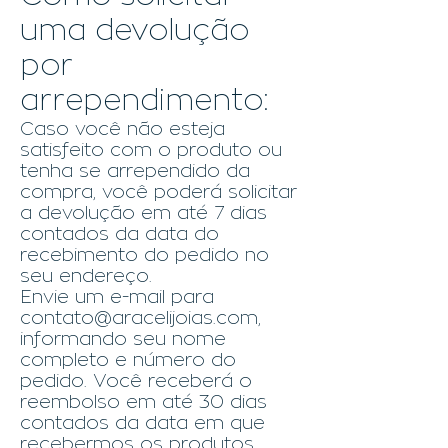
uma devolução
por
arrependimento:
Caso você não esteja
satisfeito com o produto ou
tenha se arrependido da
compra, você poderá solicitar
a devolução em até 7 dias
contados da data do
recebimento do pedido no
seu endereço.
Envie um e-mail para
contato@aracelijoias.com
,
informando seu nome
completo e número do
pedido. Você receberá o
reembolso em até 30 dias
contados da data em que
recebermos os produtos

-- ASSIGNMENT --
In the entries above, which lines hold the word "devolução"? Copy them out.

-- EXERCISE OUTPUT --
uma devolução
a devolução em até 7 dias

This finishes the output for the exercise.